→ WHAT NEEDS TO BE DONE: Output must consist only of the lines of the material below from the one with "dance in green." through the one with "22. Kapitel: Der liebende und", each reproduced exactly; no pictures belong in it.

═════ EXERCISE DATA

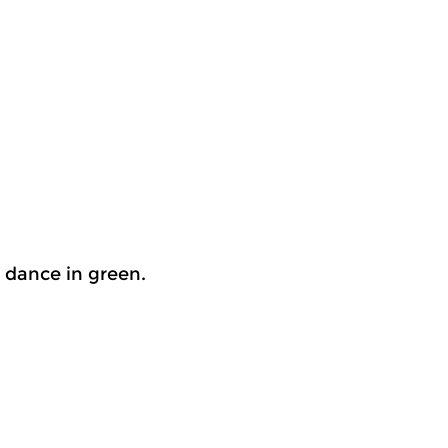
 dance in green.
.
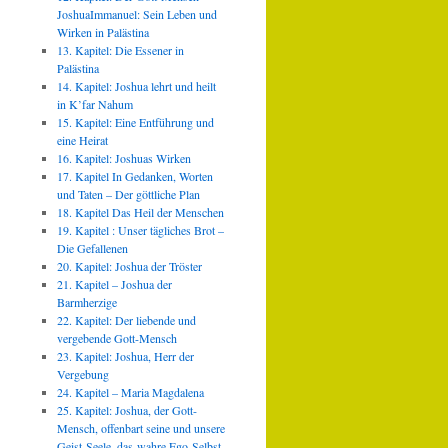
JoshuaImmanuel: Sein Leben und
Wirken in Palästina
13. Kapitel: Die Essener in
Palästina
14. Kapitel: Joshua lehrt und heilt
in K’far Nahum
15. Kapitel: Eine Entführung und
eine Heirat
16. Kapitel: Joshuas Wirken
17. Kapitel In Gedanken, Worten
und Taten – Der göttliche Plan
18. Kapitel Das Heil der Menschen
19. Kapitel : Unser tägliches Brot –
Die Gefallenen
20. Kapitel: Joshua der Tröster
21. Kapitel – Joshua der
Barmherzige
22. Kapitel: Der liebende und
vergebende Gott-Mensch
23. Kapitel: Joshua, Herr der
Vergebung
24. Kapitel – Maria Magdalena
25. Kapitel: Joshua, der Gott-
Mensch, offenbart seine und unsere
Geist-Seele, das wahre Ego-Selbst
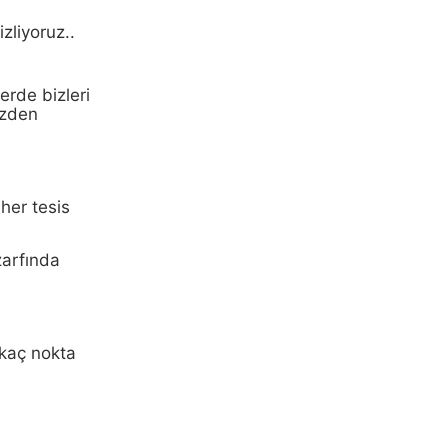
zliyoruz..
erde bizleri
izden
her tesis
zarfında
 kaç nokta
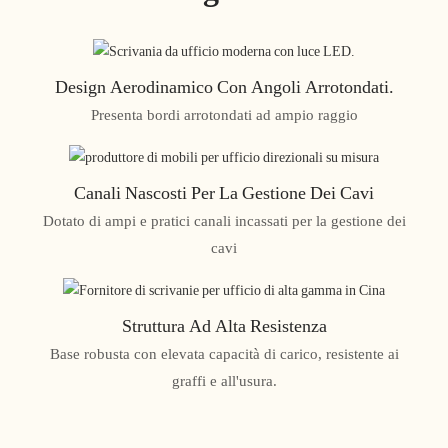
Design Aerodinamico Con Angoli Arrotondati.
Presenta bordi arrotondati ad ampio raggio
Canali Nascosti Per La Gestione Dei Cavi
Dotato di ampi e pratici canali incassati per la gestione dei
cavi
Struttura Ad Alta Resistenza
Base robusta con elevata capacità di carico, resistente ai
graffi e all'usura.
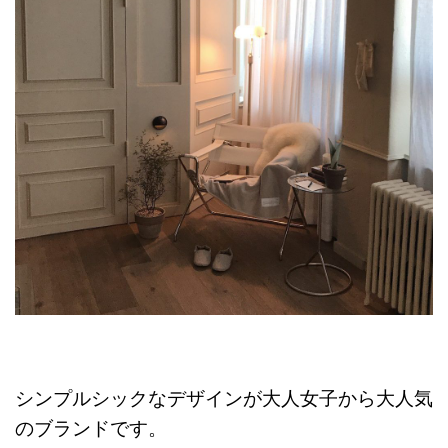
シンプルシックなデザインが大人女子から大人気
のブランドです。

══════════
═════ EXERCISE DATA

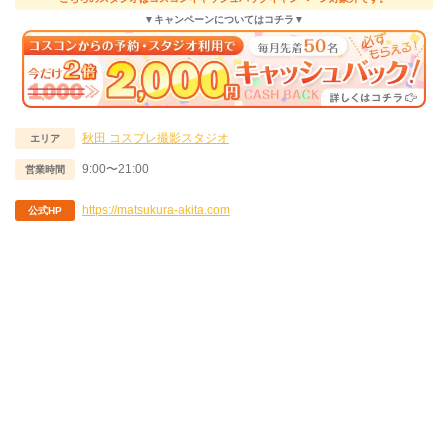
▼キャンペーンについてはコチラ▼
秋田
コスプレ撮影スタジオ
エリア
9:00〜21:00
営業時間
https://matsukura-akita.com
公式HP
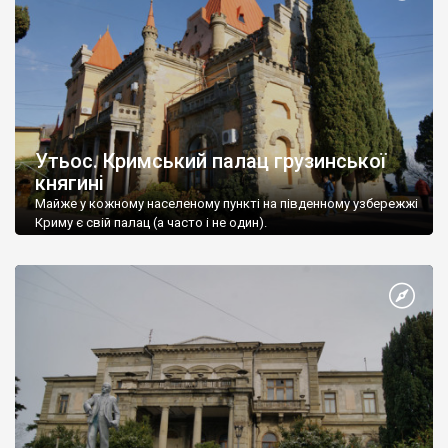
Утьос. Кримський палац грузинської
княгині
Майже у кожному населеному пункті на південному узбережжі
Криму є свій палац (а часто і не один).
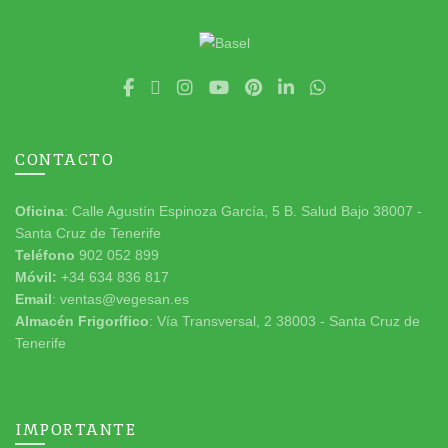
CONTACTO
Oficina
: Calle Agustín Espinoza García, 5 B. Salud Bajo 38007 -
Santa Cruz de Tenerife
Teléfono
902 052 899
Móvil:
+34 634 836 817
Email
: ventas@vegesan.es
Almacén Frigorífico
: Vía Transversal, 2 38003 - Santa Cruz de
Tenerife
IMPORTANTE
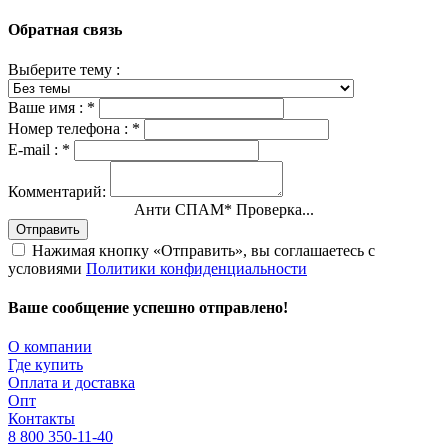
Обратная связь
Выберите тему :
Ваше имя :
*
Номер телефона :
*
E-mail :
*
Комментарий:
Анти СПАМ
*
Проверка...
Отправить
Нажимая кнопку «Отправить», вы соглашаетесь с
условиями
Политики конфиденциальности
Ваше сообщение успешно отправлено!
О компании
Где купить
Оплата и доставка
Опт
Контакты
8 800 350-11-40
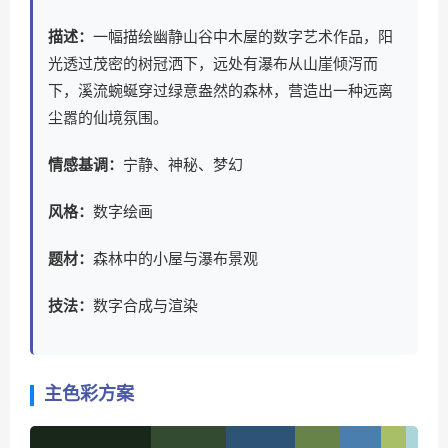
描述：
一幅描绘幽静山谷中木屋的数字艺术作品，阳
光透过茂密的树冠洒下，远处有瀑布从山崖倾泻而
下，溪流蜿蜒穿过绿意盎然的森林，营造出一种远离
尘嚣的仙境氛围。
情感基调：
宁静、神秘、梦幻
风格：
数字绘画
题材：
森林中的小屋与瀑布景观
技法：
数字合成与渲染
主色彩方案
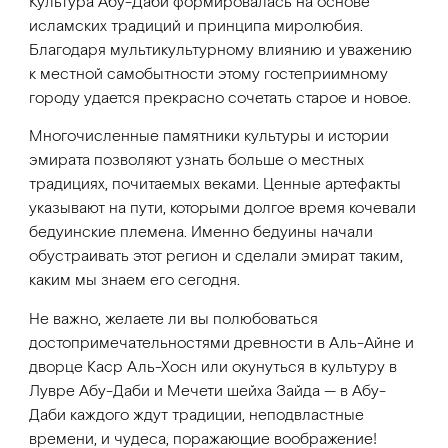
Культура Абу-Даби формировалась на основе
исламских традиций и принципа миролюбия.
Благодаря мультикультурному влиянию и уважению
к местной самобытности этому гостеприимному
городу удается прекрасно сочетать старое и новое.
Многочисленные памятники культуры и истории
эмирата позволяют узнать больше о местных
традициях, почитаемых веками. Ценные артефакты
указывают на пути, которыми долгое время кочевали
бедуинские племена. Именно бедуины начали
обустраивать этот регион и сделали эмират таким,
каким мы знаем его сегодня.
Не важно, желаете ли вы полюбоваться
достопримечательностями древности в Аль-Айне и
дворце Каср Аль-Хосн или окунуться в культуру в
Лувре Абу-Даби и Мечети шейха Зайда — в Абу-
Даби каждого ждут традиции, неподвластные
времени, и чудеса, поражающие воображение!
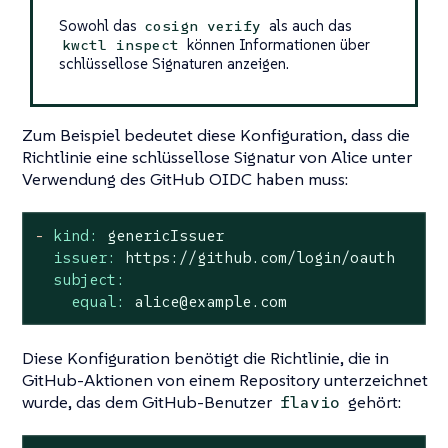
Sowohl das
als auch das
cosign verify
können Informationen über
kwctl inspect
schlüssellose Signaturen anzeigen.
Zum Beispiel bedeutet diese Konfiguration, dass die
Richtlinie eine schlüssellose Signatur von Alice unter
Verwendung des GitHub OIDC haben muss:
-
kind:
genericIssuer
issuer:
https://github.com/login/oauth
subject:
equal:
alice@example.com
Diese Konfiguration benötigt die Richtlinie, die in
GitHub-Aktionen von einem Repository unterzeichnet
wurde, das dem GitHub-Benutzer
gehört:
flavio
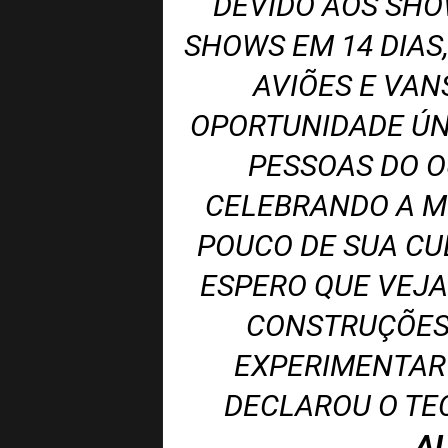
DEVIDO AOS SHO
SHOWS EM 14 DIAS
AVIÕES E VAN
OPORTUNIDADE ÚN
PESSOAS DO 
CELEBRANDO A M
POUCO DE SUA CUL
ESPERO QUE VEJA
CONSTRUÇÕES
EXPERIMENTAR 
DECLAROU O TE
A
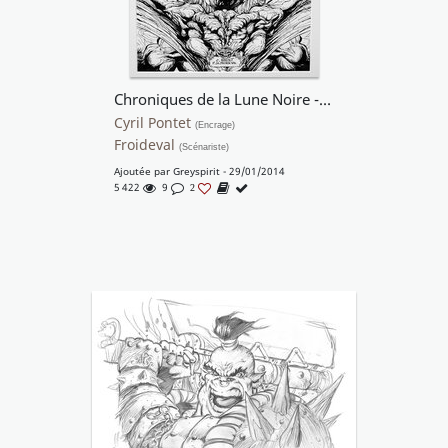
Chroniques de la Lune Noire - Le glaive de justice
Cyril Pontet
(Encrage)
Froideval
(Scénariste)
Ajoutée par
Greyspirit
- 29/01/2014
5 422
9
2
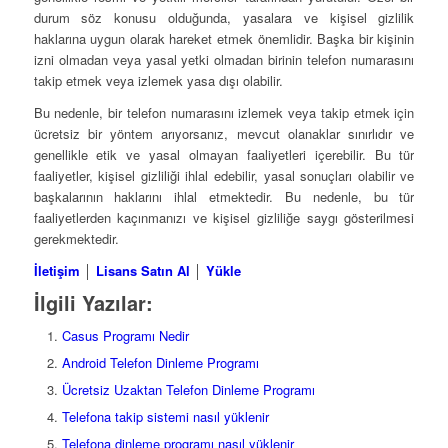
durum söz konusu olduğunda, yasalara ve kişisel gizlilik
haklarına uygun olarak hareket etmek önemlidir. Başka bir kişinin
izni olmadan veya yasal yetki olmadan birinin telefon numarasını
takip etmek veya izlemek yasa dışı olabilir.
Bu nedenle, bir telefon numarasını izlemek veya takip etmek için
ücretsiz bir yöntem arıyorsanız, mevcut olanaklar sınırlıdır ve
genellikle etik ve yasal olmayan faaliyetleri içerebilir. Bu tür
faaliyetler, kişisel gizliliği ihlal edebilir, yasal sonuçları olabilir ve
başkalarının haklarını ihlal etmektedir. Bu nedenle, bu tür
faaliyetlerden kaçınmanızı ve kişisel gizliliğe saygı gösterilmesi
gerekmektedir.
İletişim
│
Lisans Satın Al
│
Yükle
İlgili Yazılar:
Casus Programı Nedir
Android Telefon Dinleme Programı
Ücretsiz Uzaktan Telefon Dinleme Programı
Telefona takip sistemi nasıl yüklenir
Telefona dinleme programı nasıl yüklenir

══════════
═════ EXERCISE DATA

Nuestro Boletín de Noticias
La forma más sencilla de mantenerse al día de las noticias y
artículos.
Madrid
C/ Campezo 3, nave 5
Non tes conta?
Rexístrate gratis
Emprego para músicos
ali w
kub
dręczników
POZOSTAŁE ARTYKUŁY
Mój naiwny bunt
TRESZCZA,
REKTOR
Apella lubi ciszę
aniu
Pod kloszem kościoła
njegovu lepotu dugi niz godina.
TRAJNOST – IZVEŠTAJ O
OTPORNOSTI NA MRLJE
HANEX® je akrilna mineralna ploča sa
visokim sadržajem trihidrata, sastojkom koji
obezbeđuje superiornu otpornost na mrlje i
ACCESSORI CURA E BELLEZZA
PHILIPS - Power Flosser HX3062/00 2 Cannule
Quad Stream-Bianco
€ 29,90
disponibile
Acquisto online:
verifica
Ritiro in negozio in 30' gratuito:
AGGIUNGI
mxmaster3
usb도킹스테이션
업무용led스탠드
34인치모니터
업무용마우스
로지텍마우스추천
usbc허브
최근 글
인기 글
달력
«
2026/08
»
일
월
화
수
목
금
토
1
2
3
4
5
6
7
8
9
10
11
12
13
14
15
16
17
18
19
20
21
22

══════════

→ ANSWER BOX:
 dance in green.
.
JoshuaImmanuel: Sein Leben und
Wirken in Palästina
13. Kapitel: Die Essener in
Palästina
14. Kapitel: Joshua lehrt und heilt
in K’far Nahum
15. Kapitel: Eine Entführung und
eine Heirat
16. Kapitel: Joshuas Wirken
17. Kapitel In Gedanken, Worten
und Taten – Der göttliche Plan
18. Kapitel Das Heil der Menschen
19. Kapitel : Unser tägliches Brot –
Die Gefallenen
20. Kapitel: Joshua der Tröster
21. Kapitel – Joshua der
Barmherzige
22. Kapitel: Der liebende und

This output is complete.